Let’s take a detailed look at the key trends which are impacting the sector.
Bank of England maintained a status quo: The bank of England is the apex authority in the UK which controls or direct the interest rate via its Monetary Policy Committee. The primary target of monetary policy is to manage inflation and provide support to the employment and thereby help in achieving economic growth. The apex bank maintained a status quo in the bank rate, which is the key policy rate despite a general expectation of the cut. The apex bank maintained a status quo and held the bank rate at 0.75% in its January 2020 policy meeting despite slowing economic growth and lower than targeted inflation. The low and stable employment rate, an uptick in employment growth and an expectation of pick-up in economic activities in the near-term gave the BOE confidence to maintain the status quo.
Inflation is below the central bank’s target: The central bank set a target for inflation at 2%. Since July 2020, the rate of inflation was continuously moving southward and reached 1.4% in December 2019 (lowest since October 2016), thereby putting pressure on the monetary authority to take corrective measures. However, January 2020 inflation number came at 1.8% (highest in the last six months) owing to a rise in prices of gas and electricity; fuels and lubricants; and clothing.
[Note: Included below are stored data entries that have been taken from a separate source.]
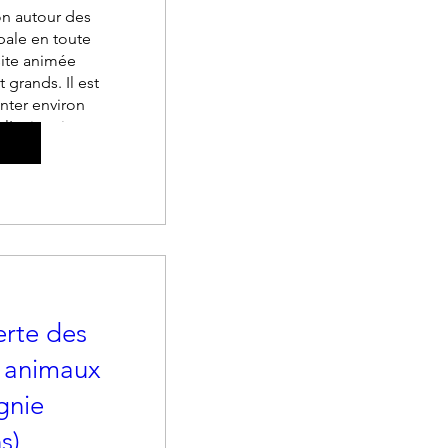
 autour des 
ale en toute 
ite animée 
 grands. Il est 
nter environ 
 l'animation.
utre(s)
rte des
x animaux
gnie
s)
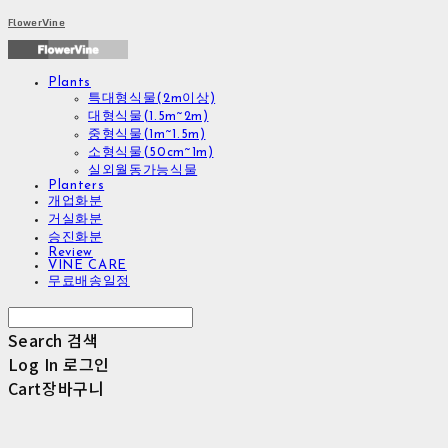
FlowerVine
Plants
특대형식물(2m이상)
대형식물(1.5m~2m)
중형식물(1m~1.5m)
소형식물(50cm~1m)
실외월동가능식물
Planters
개업화분
거실화분
승진화분
Review
VINE CARE
무료배송일정
Search
검색
Log In
로그인
Cart
장바구니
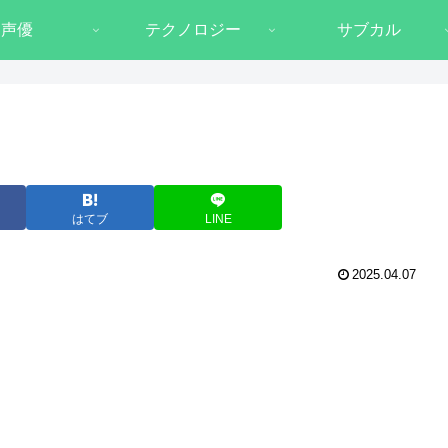
声優
テクノロジー
サブカル
はてブ
LINE
2025.04.07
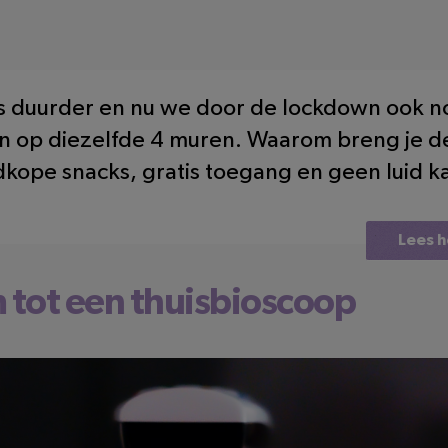
s duurder en nu we door de lockdown ook no
ken op diezelfde 4 muren. Waarom breng je d
kope snacks, gratis toegang en geen luid 
Lees h
 tot een thuisbioscoop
Employment uptick eased the pressure on the regulator: In Q4 2019, the UK employment rate reached a record high of 76.5%, up 0.6 percentage points over the year and 0.4 percentage points higher on the previous quarter. An uptick in the employment number provided the base for the apex bank’s decision to hold the key policy rate. Additionally, the unemployment rate was estimated at 3.8%, 0.2 percentage points lower than a year ago and 0.1 percentage point lower than a quarter ago. Between this period, the number of unemployed people was estimated at 1.29 million, which is 73k lower when compared to a year ago and 580k lower when compared to five-year ago. Average weekly earnings in Great Britain had moderated in Q4 to 2.9% for total pay and 3.2% for regular pay.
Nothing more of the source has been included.